- The Supreme Court recently agreed to review an appeal on a case that could affect up to $4 billion in Medicare Disproportionate Share Hospital (DSH) payments.
Supreme Court judges approved a request from HHS to revisit an appellate court’s decision that stated HHS improperly modified the reimbursement formula for calculating Medicare DSH payments. The payments go to hospitals that treat significantly more low-income and uninsured patients.
The decision in question was notably written by the current Supreme Court nominee Brett Kavanaugh in July 2017.
In the appellate court’s decision, Kavanaugh sided with Minnesota-based Allina Health Services and a group of other hospitals. The hospitals argued that CMS violated the Medicare Act by changing the Medicare DSH payment formula without going through the mandated rulemaking process.
In 2014, HHS included Part C days in the Medicare DSH payment calculation for the 2012 fiscal year (FY). The federal department had never used Part C data in the payment determinations prior to 2014.
The modified Medicare DSH payment formula resulted in lower reimbursement rates for hospitals, with some organizations facing reductions equal to hundreds of millions of dollars.

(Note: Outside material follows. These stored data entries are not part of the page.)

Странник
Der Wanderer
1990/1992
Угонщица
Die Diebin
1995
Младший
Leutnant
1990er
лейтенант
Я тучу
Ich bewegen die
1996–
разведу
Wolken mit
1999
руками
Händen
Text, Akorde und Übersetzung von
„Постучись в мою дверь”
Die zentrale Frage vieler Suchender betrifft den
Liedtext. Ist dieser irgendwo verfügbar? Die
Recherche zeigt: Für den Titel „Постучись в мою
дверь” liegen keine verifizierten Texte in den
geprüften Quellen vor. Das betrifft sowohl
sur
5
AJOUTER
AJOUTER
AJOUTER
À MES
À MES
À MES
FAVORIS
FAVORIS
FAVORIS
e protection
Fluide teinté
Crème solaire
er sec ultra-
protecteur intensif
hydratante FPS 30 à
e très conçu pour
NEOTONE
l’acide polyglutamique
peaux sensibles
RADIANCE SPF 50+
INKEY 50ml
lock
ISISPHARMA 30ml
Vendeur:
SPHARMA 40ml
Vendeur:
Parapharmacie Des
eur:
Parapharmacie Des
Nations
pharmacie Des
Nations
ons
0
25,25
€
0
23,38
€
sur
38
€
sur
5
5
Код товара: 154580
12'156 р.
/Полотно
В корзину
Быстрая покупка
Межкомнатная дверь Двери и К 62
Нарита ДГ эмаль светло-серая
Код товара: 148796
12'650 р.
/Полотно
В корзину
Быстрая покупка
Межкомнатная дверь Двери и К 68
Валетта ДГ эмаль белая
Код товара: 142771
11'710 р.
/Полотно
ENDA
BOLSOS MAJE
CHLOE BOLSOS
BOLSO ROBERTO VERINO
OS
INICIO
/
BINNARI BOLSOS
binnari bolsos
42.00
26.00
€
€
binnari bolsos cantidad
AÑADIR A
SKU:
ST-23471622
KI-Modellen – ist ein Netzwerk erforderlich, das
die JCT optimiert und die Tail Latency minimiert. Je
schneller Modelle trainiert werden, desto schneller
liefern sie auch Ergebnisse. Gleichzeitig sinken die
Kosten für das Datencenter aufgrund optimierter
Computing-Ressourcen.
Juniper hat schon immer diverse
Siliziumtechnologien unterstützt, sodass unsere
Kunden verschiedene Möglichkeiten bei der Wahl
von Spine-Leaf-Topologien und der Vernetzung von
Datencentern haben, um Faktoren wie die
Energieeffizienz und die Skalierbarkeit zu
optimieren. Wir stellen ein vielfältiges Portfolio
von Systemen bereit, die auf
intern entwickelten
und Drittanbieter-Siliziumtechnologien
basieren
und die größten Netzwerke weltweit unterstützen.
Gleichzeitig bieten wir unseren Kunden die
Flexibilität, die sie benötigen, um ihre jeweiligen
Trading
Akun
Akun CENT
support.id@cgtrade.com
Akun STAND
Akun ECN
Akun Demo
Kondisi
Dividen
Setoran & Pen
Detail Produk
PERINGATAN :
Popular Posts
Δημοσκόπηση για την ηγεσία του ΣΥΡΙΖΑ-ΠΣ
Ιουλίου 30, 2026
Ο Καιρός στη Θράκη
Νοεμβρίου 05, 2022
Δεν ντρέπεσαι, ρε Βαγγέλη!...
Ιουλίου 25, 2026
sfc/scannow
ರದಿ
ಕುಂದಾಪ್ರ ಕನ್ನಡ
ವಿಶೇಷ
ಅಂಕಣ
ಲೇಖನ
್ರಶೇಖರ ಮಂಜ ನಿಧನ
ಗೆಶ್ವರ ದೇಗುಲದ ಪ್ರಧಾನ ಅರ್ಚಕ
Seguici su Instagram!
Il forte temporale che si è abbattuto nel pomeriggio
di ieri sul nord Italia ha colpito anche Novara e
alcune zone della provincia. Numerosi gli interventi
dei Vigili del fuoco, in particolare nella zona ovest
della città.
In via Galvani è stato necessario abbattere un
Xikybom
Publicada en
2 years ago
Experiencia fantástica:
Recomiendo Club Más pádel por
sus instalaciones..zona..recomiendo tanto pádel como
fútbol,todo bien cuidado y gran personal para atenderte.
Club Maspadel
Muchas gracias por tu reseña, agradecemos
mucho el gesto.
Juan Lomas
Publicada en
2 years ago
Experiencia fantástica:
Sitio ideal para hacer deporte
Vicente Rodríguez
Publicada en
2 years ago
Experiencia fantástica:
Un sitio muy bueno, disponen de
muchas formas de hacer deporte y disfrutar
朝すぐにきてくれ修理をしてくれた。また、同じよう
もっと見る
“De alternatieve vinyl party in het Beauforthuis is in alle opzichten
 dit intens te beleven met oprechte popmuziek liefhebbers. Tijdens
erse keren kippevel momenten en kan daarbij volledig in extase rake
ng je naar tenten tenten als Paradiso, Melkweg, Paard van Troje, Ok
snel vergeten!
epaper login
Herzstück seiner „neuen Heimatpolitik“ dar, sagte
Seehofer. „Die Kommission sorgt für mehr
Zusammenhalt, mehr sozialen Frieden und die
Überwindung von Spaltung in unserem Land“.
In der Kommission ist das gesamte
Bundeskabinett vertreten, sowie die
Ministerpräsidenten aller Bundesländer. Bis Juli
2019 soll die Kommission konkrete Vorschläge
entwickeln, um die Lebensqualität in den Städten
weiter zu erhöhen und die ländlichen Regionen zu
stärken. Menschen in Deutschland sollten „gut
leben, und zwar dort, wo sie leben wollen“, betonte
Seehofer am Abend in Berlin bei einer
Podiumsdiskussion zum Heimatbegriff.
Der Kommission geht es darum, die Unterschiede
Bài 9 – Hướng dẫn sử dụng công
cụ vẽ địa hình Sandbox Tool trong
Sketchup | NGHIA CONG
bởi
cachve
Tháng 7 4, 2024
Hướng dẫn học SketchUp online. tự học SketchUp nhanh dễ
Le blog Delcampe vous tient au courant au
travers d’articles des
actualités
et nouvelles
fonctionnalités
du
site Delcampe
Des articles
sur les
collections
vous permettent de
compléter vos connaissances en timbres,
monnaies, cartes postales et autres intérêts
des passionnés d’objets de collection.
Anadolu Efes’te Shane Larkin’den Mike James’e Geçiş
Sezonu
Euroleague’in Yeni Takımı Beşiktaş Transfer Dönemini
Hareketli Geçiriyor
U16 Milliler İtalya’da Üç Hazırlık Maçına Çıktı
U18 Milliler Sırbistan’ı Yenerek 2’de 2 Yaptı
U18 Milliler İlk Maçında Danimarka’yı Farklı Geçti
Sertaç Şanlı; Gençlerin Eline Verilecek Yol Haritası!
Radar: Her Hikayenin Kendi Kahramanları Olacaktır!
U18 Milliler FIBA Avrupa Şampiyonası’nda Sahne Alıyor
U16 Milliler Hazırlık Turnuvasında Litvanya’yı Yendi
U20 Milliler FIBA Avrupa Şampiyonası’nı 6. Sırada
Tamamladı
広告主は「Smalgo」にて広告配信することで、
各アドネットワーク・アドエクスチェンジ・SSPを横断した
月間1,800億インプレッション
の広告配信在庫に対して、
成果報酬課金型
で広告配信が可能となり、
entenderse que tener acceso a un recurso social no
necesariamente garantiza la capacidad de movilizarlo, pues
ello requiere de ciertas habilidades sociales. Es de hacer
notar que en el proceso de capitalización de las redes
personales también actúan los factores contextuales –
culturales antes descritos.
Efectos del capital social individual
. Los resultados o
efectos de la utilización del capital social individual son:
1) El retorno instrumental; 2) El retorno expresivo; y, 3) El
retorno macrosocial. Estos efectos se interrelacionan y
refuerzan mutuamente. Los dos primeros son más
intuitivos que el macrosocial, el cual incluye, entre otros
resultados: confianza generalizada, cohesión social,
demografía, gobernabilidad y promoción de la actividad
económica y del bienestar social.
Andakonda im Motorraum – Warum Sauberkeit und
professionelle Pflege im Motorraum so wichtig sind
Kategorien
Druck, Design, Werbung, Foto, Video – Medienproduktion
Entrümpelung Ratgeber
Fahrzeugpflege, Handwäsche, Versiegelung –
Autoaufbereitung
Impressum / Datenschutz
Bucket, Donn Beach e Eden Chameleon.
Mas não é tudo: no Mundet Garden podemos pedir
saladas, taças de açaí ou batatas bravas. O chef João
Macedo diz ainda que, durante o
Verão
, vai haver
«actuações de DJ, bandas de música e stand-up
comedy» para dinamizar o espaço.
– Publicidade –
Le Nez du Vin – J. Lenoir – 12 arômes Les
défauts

The hospital groups argued that the addition of Part C days to the Medicare DSH formula violated the Medicare Act because HHS did not hold a notice-and-comment period.
HHS countered that the federal department did not have to institute a notice-and-comment period for the Medicare DSH payment revision. Adding Part C enrollees to the hospital payment calculations was an interpretation of a rule, and therefore, was not subject to the Medicare Act’s formal rulemaking process.
Kavanaugh disagreed with HHS, overturning several previous court rulings. He argued in his decision that HHS violated the Medicare Act by modifying its interpretation of the DSH payment formula without a proper notice-and-comment period.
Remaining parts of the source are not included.